- Region: Papua New Guinea
- Native speakers: 14,000 (2003)
- Language family: Trans-New Guinea? GoilalanFuyug; ;

Language codes
- ISO 639-3: fuy
- Glottolog: fuyu1242

= Fuyug language =

Goilalan language spoken in Papua New Guinea

Fuyug (Fuyuge, Fuyughe, Mafulu) is a language of Papua New Guinea spoken in the Central Province of the country. The language's 14,000 speakers live in 300 villages in the Goilala District.

==Phonology==
The usual orthographic convention used to transcribe Fuyug is to use a for //ɑ//, e for //ɛ//, y for //j//, and the corresponding IPA characters for the remaining phonemes.

===Vowels===
Fuyug possesses five vowel phonemes.

|  | Front | Back |
|---|---|---|
| Close | i | u |
| Mid | ɛ | o |
| Open |  | ɑ |

The vowel //ɛ// is pronounced as the diphthong /[ɛi̯]/ when word-final as well as before a word-final consonant. For example, ateg ("truth") is pronounced /[ɑˈtɛi̯ɡ]/ and ode ("where") as /[oˈdɛi̯]/.

All vowels are nasalised before a nasal consonant, as in in ("pandanus") /[ˈĩn]/, ung ("nose") /[ˈũŋɡ]/, em ("house") /[ˈẽĩ̯m]/.

===Consonants===
Fuyug has 14 consonant phonemes.

|  |  | Labial | Coronal | Velar |
| Plosive | Voiceless | p | t | k |
| Voiced | b | d | ɡ |
| Fricative | Voiceless | f | s |  |
| Voiced | v |  |  |
| Nasal |  | m | n |  |
| Approximant |  | w | j |  |
| Liquid |  |  | l |  |

The voiceless plosive are aspirated in a word-final position and before //i//: endanti ("outside") /[ɛ̃nˈdɑ̃ntʰi]/, oki ("fire") /[ˈokʰi]/, eyak ("return") /[ɛˈjɑkʰ]/.
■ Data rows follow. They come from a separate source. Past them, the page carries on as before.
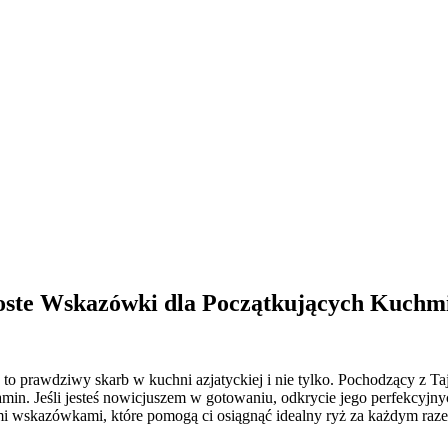
ste Wskazówki dla Początkujących Kuchm
 prawdziwy skarb w kuchni azjatyckiej i nie tylko. Pochodzący z Tajla
tamin. Jeśli jesteś nowicjuszem w gotowaniu, odkrycie jego perfekcyj
mi wskazówkami, które pomogą ci osiągnąć idealny ryż za każdym raz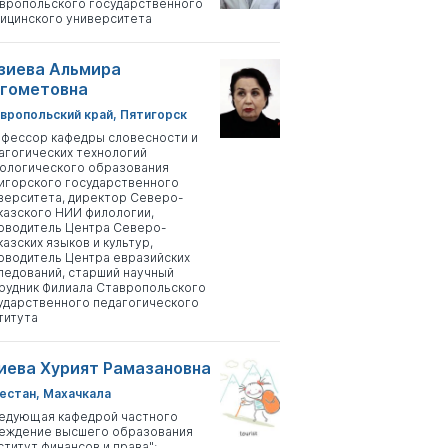
вропольского государственного
ицинского университета
зиева Альмира
гометовна
вропольский край, Пятигорск
фессор кафедры словесности и
агогических технологий
ологического образования
игорского государственного
верситета, директор Северо-
казского НИИ филологии,
оводитель Центра Северо-
казских языков и культур,
оводитель Центра евразийских
ледований, старший научный
рудник Филиала Ставропольского
ударственного педагогического
титута
иева Хурият Рамазановна
естан, Махачкала
едующая кафедрой частного
еждение высшего образования
ститут финансов и права";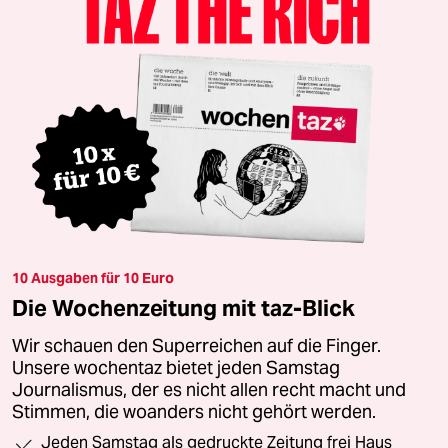
10 Ausgaben für 10 Euro
Die Wochenzeitung mit taz-Blick
Wir schauen den Superreichen auf die Finger.
Unsere wochentaz bietet jeden Samstag
Journalismus, der es nicht allen recht macht und
Stimmen, die woanders nicht gehört werden.
Jeden Samstag als gedruckte Zeitung frei Haus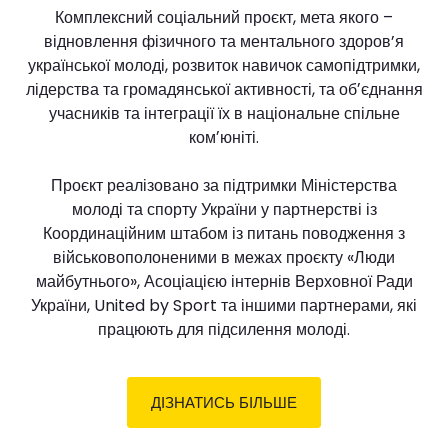
Комплексний соціальний проєкт, мета якого –
відновлення фізичного та ментального здоров’я
української молоді, розвиток навичок самопідтримки,
лідерства та громадянської активності, та обʼєднання
учасників та інтеграції їх в національне спільне
комʼюніті.
Проєкт реалізовано за підтримки Міністерства
молоді та спорту України у партнерстві із
Координаційним штабом із питань поводження з
військовополоненими в межах проєкту «Люди
майбутнього», Асоціацією інтернів Верховної Ради
України, United by Sport та іншими партнерами, які
працюють для підсилення молоді.
ДІЗНАТИСЬ БІЛЬШЕ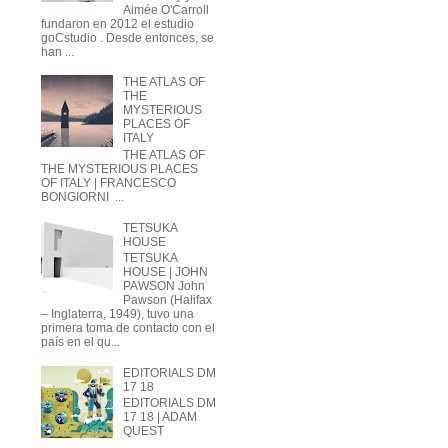
Aimée O'Carroll
fundaron en 2012 el estudio
goCstudio . Desde entonces, se
han ...
THE ATLAS OF
THE
MYSTERIOUS
PLACES OF
ITALY
THE ATLAS OF
THE MYSTERIOUS PLACES
OF ITALY | FRANCESCO
BONGIORNI ...
TETSUKA
HOUSE
TETSUKA
HOUSE | JOHN
PAWSON John
Pawson (Halifax
– Inglaterra, 1949), tuvo una
primera toma de contacto con el
país en el qu...
EDITORIALS DM
17 18
EDITORIALS DM
17 18 | ADAM
QUEST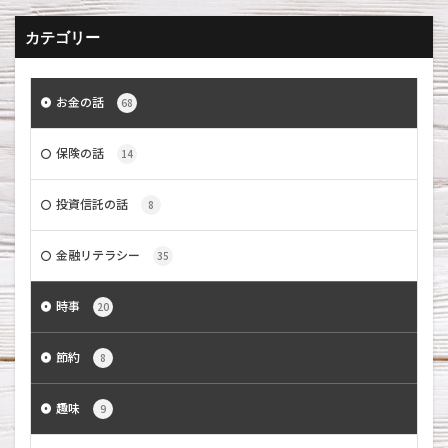
カテゴリー
お金の話
68
保険の話
14
投資信託の話
8
金融リテラシー
35
時事
20
節約
8
趣味
9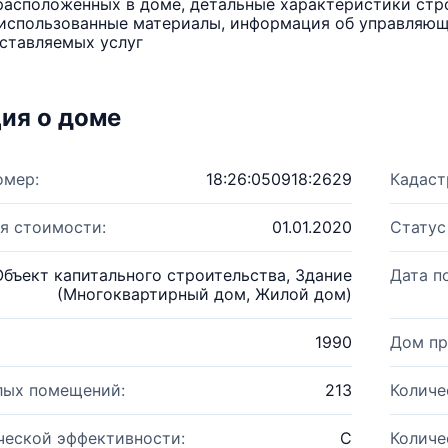
расположенных в доме, детальные характеристики стро
использованные материалы, информация об управляюще
ставляемых услуг
ия о доме
омер:
18:26:050918:2629
Кадаст
я стоимости:
01.01.2020
Статус
Объект капитального строительства, Здание
Дата п
(Многоквартирный дом, Жилой дом)
1990
Дом пр
лых помещений:
213
Количе
ческой эффективности:
C
Количе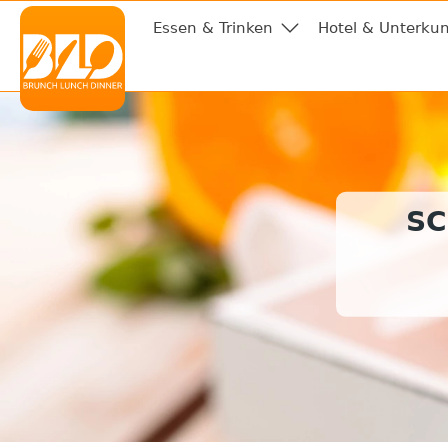
Essen & Trinken
Hotel & Unterkun
SC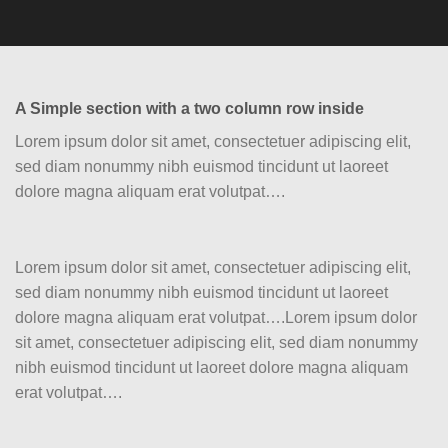
A Simple section with a two column row inside
Lorem ipsum dolor sit amet, consectetuer adipiscing elit,
sed diam nonummy nibh euismod tincidunt ut laoreet
dolore magna aliquam erat volutpat….
Lorem ipsum dolor sit amet, consectetuer adipiscing elit,
sed diam nonummy nibh euismod tincidunt ut laoreet
dolore magna aliquam erat volutpat….Lorem ipsum dolor
sit amet, consectetuer adipiscing elit, sed diam nonummy
nibh euismod tincidunt ut laoreet dolore magna aliquam
erat volutpat….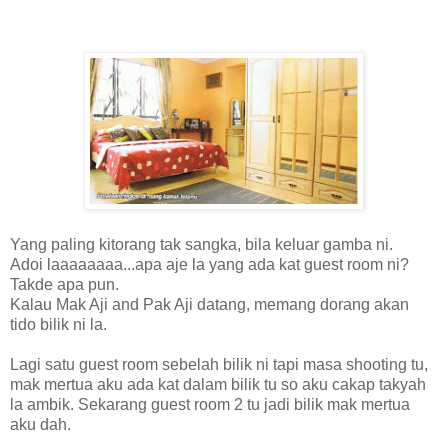
Yang paling kitorang tak sangka, bila keluar gamba ni.
Adoi laaaaaaaa...apa aje la yang ada kat guest room ni?
Takde apa pun.
Kalau Mak Aji and Pak Aji datang, memang dorang akan
tido bilik ni la.
Lagi satu guest room sebelah bilik ni tapi masa shooting tu,
mak mertua aku ada kat dalam bilik tu so aku cakap takyah
la ambik. Sekarang guest room 2 tu jadi bilik mak mertua
aku dah.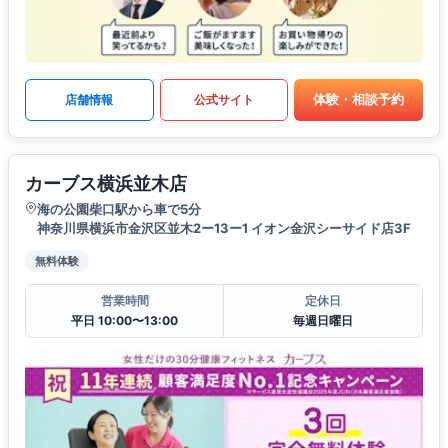
体験・相談予約
店舗情報
公式サイト
カーブス横浜並木店
海の公園柴口駅から車で5分
神奈川県横浜市金沢区並木2ー13ー1 イオン金沢シーサイド店3F
無料体験
営業時間
定休日
平日 10:00〜13:00
毎週日曜日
The nasal phoneme //n// assimilates before a velar consonant becoming /[ŋ]/ : yangos ("rain") /[jɑ̃ŋˈɡos]/.

The pronunciation of the liquid //l// is in free variation between a lateral /[l]/ and a flap /[ɾ]/. However, with the exception of words of foreign origin where the word in the source language is written with an r, this is represented in the orthography as l.

===Syllables===
Fuyug syllables come in the shape (C)V(C)(C). There cannot be more than two consonants adjacent to one another word-internally and the only final clusters permitted are mb, nd and ng. Within a word vowels may not follow one another.

===Stress===
Stress in Fuyug is predictable. Stress falls on the final syllable in mono- and disyllabic words and on the antepenult in words of three of four syllables. Affixes do not alter the stressed syllable.

===Morphophonology===
Certain suffixes (notably the illative -ti) cause a change in the end of the word to which it is attached:
- m assimilates to n before t: im + -ti → inti ("in the eye")
- l is elided before t: uwal + -ti → uwati ("in the heart")
- Voiced plosives are devoiced at the end of a word when the following word begins with a vowel or a voiceless consonant: enamb + fidan → enamp fidan ("a road"), asang + ukas → asank ukas ("a lot of sand").
- an i is inserted between two consonant if the first is not l or a nasal: ev + -ti → eviti ("in the Sun"). With certain verbal suffixes an e is inserted: id + -ngo → idengo ("is sleeping").
- When a root with a final vowel has suffix or clitic attached to it that begins with a vowel, the first vowel is deleted: ne + -a → na ("he eats").

==Grammar==

===Personal pronouns===
Fuyug has personal pronouns for three numbers (singular, dual, plural) but not gender distinction.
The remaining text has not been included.